Lorsque Marine de Lapparent s’est retrouvée à 48 ans dans une shortlist pour sa première mission de management de transition dans une fonction de marketing commercial à la Française des jeux, elle a ainsi rencontré les RH en fin de parcours. « C’était une première pour eux. Ils voulaient voir plusieurs candidats et surtout évaluer leur savoir-être. Je devais remplacer une personne en congé maternité et m’inscrire dans un projet de nouvelle organisation », détaille-t-elle. Pendant neuf à dix mois, elle a multiplié les retours d’expérience sur le fonctionnement de cette nouvelle équipe et s’est sentie à l’aise pour échanger librement sur les personnes en jouant de sa position – à savoir sans aucune attente d’un CDI à la fin. Accomplir sa tâche en dehors des jeux d’influence, faire remonter les signaux faibles, accepter d’être un fusible, quitte à participer au recrutement de son successeur, sont des éléments à intérioriser pour les managers de transition.

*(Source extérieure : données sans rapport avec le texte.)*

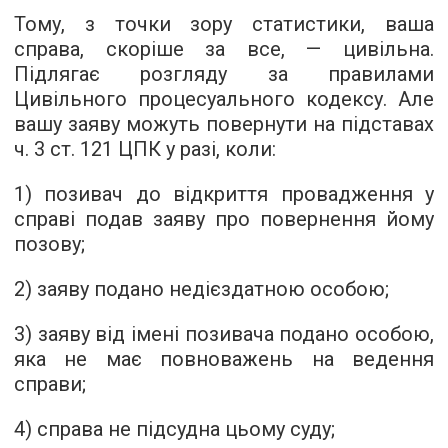
Тому, з точки зору статистики, ваша
справа, скоріше за все, — цивільна.
Підлягає розгляду за правилами
Цивільного процесуального кодексу. Але
вашу заяву можуть повернути на підставах
ч. 3 ст. 121 ЦПК у разі, коли:
1) позивач до відкриття провадження у
справі подав заяву про повернення йому
позову;
2) заяву подано недієздатною особою;
3) заяву від імені позивача подано особою,
яка не має повноважень на ведення
справи;
4) справа не підсудна цьому суду;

En charge du développement international en temps partagé de deux sociétés du groupe financier lorrain Mentor, Steve Ordener, bilingue allemand et anglais, se retrouve à gérer l’intérim de la direction d’une filiale allemande et la négociation de nouveaux contrats commerciaux pour d’autres bureaux à l’étranger. « Il y a une personne qu’on a déjà identifiée en interne pour prendre la suite. Il participe de sa montée en compétences », relève Florent Duloisy, DRH de cette ETI d’environ 950 salariés. Actuellement en mission dans une PME de l’e-commerce qui a été rachetée deux fois en trois ans, Philippe Guérin, directeur de site logistique, a suivi une formation sur l’organisation d’entreprises à la quarantaine. Il a conseillé les RH sur la mise en place d’entretiens d’évaluation, en formant les chefs d’équipe et les adjoints. « Ils n’en avaient jamais eu ni pratiqué. Cela fait partie du job de manager d’être un support sur ce sujet, comme pour le domaine de la HSE. Dans une autre mission, j’avais conseillé les RH du siège en matière de formation, pour certains parcours opérationnels. »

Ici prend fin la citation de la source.